Showing posts with label visual diary. Show all posts
Showing posts with label visual diary. Show all posts

Sunday, August 14, 2016

Tasmania: the East Coast

This almost qualifies as a throwback, since a couple of months have gone by since I took a slow drive from Launceston, through the Fingal Valley, to St. Helens, then to Hobart, with two nights at Swansea on the way.

The things I love most about  holidays like this:

1. They are full of unstructured time. No schedule. Anything can happen! Having a few days of unstructured time is what, for me, best promotes creative thinking and new perspectives. Minimal routine, maximum productivity. Strange, perhaps, but true.

2. I'm alone. Bliss.

3. There is no plan. If the beach where I eat breakfast just begs to be walked along, I can spend the rest of the morning walking. If I meet someone on the beach, I can stay and talk as long as I like. No "sorry, gotta go, gotta be in blah place by blah o'clock". And without a fixed plan, it's as though my vision expands from something narrow and driven, to something wide and open, ready to involve and be involved in all the world:  newly flowering wattles,  the mutter of fishermen on the rocks,  the changing colours of the sea from shore to horizon, thinking about how aboriginal people would have lived in a place like this, the unusual number of motorbikes on the road, erosion, cloud formations, unemployment, rural lifestyles, family history, coffee, languages, shoreline geology.... .

4. Beauty. It is good, now and then, to be in a place where, at every turn there is gut-punching, heart-stopping, soul-soaring beauty. To participate in it, to resonate with it. To exercise that heart muscle that recognises and identifies with it. To be overwhelmed and swept away.

5. Remembering, These are places that are familiar to me from long ago. They are rich with memory and experience. I love travelling through unfamiliar places too, but this is a different kind of love.

6. Time to reflect, time to imagine, time to draw and write.

Here are some of the drawings from that drive:


The Ben Lomond Massif seen from the Fingal Valley. There were so many stunning views on this clear, cold day, but very few places where the road had sufficient shoulder space to pull over. 


Binalong Bay, just north of St. Helens. 




Granite rocks at Binalong Bay.



Swansea: the view from my window on a quiet, misty morning.




Some broken shells I picked up, walking along Beer Barrel Beach, a little south of St. Helens.




More broken shells, these I collected above the high tide mark in Swansea, some drawn there, others finished when I got to Hobart.






A short stop on the way south, for some breakfast and a bit of conversation.





At my sister's house, looking out of the window from my bed, first thing in the morning.

These are the drawings in my sketchbook from those few days. I'm glad you could join me!

Saturday, August 29, 2015

not a sketch, not a drawing....




The sky is a deep blue today. The wind blows cool and steady from the south. There are spring sounds: a duck somewhere over near the lake, the chirp and giddy twitter of birds, kids squealing and yelling in the park.

When I sat by the river earlier in the day, the waves were dark blue, a deep cold dark blue and the boats tied to yellow buoys did not stay still.

Why am I suddenly inspired to write something here after an absence so long that these posts look like the work of a stranger?
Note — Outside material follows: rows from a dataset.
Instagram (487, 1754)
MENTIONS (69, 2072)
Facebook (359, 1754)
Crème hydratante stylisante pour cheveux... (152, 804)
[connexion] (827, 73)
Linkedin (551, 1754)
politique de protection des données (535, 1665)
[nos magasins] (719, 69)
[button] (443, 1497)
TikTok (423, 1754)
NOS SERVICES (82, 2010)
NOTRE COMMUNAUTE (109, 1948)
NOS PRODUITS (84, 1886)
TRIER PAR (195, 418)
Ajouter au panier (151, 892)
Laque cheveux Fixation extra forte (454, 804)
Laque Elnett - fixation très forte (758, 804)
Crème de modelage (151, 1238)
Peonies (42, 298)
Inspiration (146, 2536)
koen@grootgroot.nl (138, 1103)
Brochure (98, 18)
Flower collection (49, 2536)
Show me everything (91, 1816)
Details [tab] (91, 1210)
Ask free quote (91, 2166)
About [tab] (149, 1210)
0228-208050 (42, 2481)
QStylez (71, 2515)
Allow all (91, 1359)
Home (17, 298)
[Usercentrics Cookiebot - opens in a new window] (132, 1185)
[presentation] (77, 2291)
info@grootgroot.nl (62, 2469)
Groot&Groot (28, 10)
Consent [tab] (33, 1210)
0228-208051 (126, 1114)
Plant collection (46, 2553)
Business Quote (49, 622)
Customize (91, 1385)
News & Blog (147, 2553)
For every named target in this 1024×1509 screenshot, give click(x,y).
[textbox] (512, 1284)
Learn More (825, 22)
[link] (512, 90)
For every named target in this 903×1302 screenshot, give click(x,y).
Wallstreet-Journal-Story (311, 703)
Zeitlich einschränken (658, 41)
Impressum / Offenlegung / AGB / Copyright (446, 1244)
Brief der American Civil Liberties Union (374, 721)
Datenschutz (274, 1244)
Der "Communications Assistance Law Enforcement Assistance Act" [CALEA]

Because with some delight and exultation, I have rediscovered the phenomenon of 'the study'. Not the room full of books, but the drawing whose purpose is to look, observe, notice, explore, study a thing to understand it better, to become familiar with the way it is put together, its different angles, the way it occupies space. To learn it, not in the way of 'now I can draw faces' but in the spirit of recognising how jawlines change with age and how an eye sits in its socket and  brows can perch like hedges on the outcrops of the brows.

A study. Not a sketch. Here's the difference: a sketch is a (relatively) quick capture of the thing. A study is an exploration. Sometimes a dissection.

Because the boats moved around so much I worked fast, looking at how they changed shape as they moved. The result is not really a result. It is just the record of a learning process.

This is exciting to me because, for a long time, I have been uneasy with the way I feel about my sketchbooks. I don't want them to be nice, well composed, filled with 'great pages'. I don't want to think about my drawings in terms of how good they are or how satisfied I am that they capture something. Really what I want is for my sketchbooks to be full of activity, unselfconscious, dynamic, lively things in which beauty emerges in the way you see the beauty of a windswept face with wild and tangled hair, a song escaping from its lips, its eyes bright with adventure.